The correct setting of your sum insured is crucial, to avoid Proportionate Underinsurance penalties applying at claim stage. Invariably, the sum insured must always represent the New Replacement Value of all insured electronic equipment,  inclusive of VAT.

Increase in Cost of Working is an often overlooked extension of cover under this section. This extension provides for the increased costs, up to the sum insured, to maintain operations following loss of key electronic assets.

Adequate disaster recovery planning plus insurance cover is the answer

There are, however, ways and means of protecting businesses from failing after both natural and man-made perils have effectively downed the IT infrastructure – adequate disaster recovery planning and business insurance that covers all electronic equipment.

With the recent transition to a 24/7 economy and the importance of IT as the hub of any business’s critical function, an effective plan to protect this data has become a priority and should go hand-in-glove with an efficient risk management strategy.

Today, businesses are increasingly more reliant on fax machines, computers, photocopiers, switchboards and even burglar alarms for their success, but when these technological aides are compromised by hackers, sabotage, lightning, theft or other perils, entire corporations can and will be brought to their knees, unless covered against such perils.

Eskom’s energy supply debacle an example of risk

In South Africa the vulnerability of electronic equipment was highlighted by Eskom’s supply debacle when power outages were the norm.

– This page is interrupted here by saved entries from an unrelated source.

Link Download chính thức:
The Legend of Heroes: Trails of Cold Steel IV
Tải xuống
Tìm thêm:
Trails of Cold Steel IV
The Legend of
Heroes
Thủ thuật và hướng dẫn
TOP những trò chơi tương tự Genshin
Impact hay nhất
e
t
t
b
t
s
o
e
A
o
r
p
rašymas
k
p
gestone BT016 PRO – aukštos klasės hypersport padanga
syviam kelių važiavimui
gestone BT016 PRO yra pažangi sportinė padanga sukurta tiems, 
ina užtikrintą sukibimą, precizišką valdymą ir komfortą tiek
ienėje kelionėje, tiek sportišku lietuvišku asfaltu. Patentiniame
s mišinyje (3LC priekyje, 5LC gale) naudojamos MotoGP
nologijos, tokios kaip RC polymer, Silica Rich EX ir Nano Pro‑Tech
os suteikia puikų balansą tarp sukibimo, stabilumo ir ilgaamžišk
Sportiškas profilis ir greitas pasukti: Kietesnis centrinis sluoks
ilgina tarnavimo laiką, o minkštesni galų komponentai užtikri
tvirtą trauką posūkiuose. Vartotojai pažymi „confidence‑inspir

Big businesses were outraged that this parastatal was unable to give sufficient due warning of these outages, thereby preventing a workable disaster recovery strategy. These kinds of risks are not going to disappear in a hurry and to remain competitive, businesses need to factor in the possibility of a data disaster and plan adequately for it.

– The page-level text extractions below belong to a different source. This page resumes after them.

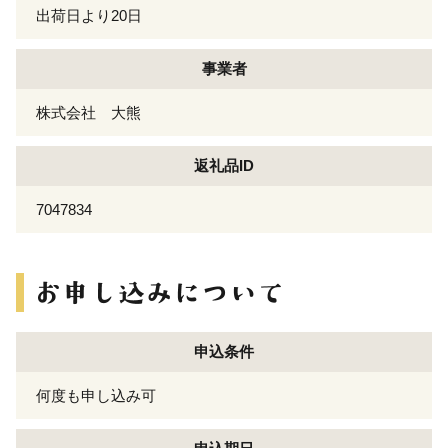
出荷日より20日
事業者
株式会社 大熊
返礼品ID
7047834
申込条件
何度も申し込み可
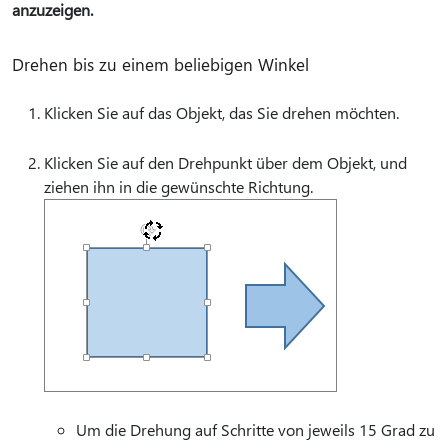
anzuzeigen.
Drehen bis zu einem beliebigen Winkel
Klicken Sie auf das Objekt, das Sie drehen möchten.
Klicken Sie auf den Drehpunkt über dem Objekt, und
ziehen ihn in die gewünschte Richtung.
Um die Drehung auf Schritte von jeweils 15 Grad zu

It has been estimated that the big corporates spend between 2% and 4% of their entire IT budget on disaster recovery planning; a significant sum in anyone’s books. But a cheaper alternative is available through any reputable insurance company.

Corporate insurance covering electronic equipment generally protects the business against risks such as fire, wind, water, hail, snow, lighting, power surges, explosions, theft and accidental damage but will exclude wear and tear and the dreaded incidence of computer viruses.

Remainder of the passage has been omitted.